Pabad looked confused. "They are buried for several years, yes. Then their bones are placed in their family's altar, as is only right." She looked back and forth between Teal'c and Colonel Carter. "It is different where you came from?"

"Death rites are carried out differently all over the galaxy," Colonel Carter said. "Each culture has its own beliefs."

"How strange! Then are you not protected by your ancestors?"

"Some people on our planet believe their ancestors protect them," Colonel Carter said carefully.

"My father died when I was but a small child," Teal'c volunteered. "I believe he has gone to a place called Kheb.

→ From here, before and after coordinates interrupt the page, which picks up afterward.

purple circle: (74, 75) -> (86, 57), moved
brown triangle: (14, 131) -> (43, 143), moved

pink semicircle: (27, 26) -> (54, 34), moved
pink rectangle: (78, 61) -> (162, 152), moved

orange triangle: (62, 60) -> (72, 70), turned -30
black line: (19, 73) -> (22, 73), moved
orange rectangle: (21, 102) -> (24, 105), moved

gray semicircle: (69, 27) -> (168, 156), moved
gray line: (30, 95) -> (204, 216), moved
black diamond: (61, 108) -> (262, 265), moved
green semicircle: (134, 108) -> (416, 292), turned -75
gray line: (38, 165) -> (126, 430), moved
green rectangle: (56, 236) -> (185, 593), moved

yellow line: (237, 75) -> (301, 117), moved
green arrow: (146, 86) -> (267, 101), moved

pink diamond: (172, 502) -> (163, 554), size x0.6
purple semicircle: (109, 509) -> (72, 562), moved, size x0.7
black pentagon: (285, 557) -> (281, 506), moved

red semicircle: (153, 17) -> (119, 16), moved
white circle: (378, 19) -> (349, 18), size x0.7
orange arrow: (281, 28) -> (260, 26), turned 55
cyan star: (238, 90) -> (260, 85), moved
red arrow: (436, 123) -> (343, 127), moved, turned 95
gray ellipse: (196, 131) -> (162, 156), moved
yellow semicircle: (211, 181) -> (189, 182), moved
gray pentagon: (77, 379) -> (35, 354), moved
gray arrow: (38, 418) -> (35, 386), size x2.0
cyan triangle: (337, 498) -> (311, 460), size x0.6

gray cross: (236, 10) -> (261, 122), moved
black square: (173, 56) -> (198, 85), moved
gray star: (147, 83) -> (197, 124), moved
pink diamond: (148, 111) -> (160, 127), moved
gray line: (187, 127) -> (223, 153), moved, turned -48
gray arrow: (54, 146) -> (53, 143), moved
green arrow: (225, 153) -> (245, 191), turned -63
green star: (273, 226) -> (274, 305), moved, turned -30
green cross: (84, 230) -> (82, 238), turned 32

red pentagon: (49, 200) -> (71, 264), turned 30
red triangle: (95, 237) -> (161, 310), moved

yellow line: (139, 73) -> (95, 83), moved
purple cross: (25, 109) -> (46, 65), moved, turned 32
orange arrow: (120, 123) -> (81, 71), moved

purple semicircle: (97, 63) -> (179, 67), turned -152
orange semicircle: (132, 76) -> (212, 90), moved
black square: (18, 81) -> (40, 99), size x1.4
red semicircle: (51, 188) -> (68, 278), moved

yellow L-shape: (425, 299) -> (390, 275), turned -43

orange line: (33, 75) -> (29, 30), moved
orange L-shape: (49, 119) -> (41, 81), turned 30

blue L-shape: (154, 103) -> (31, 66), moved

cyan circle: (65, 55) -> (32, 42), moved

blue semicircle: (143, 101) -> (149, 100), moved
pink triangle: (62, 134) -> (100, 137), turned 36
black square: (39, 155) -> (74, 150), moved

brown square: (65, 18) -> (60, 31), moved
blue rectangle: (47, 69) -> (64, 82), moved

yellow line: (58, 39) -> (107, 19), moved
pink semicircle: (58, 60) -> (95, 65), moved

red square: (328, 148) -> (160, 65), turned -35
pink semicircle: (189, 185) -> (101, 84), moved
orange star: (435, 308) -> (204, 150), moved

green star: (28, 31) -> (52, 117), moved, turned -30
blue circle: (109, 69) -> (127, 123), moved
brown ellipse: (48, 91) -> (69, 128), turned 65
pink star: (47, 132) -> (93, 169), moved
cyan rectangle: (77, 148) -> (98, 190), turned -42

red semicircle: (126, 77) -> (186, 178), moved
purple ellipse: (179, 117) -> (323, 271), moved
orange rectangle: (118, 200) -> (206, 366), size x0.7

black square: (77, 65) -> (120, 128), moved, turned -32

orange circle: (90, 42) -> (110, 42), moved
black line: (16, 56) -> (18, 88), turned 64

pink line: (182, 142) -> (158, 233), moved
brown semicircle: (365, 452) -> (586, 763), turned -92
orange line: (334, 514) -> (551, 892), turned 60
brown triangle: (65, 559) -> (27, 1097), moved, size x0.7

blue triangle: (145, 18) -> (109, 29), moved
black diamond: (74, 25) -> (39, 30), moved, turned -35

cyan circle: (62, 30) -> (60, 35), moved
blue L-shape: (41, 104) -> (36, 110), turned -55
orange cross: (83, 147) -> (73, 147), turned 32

He does not return to interact with me."

"I'm sorry," Pabad said. "That is the saddest thing I can imagine. And you, Colonel Carter? Are you and Mr. Teal'c from the same homeland?"

"No," she said. "We do have the concept of ghosts where I come from, but they're nothing like this."

"If I may ask," Teal'c said, "why are you not participating?"

"I have no close relatives who have moved on," Pabad said. "Only ancestors I have not met in this life. My family will honor them while I talk with you. Look," she said as she stopped walking, "your friend has a visitor."

Teal'c looked, and indeed, Daniel Jackson was no longer dancing alone.

"Oh, my god," Colonel Carter said.

Teal'c shared her surprise but did not say so. They both stared.

"She is known to you, yes?" Pabad asked.

"She is," Teal'c said.

Before them, not ten meters from where they stood, Daniel Jackson was dancing with his wife.

Teal'c had only met her on two unfortunate occasions, but she appeared unchanged. Her hair remained dark and thick, her eyes deep, her skin still the same shade. Like the other beings, Sha're Jackson glowed bright, her eyes and her white garments sparkling, and she smiled at her husband.

Daniel Jackson did not seem surprised. He merely smiled back, somehow aware that he was not meant to touch her. They moved slightly away from the rest of the celebrants.

"That's not possible," Colonel Carter said.

"Apparently it is," Teal'c said.

She frowned at him while continuing to watch Sha're.

"You do not believe the evidence of your eyes, Colonel Carter?" Pabad asked.

"I'm a scientist," Colonel Carter said. "I need evidence beyond what I can see."

"If it were a charade," Teal'c asked, "would you and I not be able to see her as Daniel Jackson does?"

"I don't know," she admitted. Teal'c knew she disliked not knowing how this were possible. "Why can't we see anyone, Teal'c? Your parents? Your wife?"

"Because we do not believe," Teal'c said. He knew that answer would not satisfy her, so he tried another. "Look at his face, Colonel Carter."

Teal'c saw more joy in Daniel Jackson than he had seen since Drey'auc first held their son in her arms. Daniel Jackson's posture was open, his focus and his being centered on the woman before him. His face glowed in Share's light.

"I see what you mean," Colonel Carter said with a soft smile. She reached for Teal'c's hand as they watched their friend. Even for a scientist as brilliant as Colonel Carter, Teal'c thought, the what must occasionally be more important than the why.

The rainbow of flame still leapt to the sky, the air smelled of rala fruit and rich wood ash, and Daniel and Sha're Jackson continued to dance.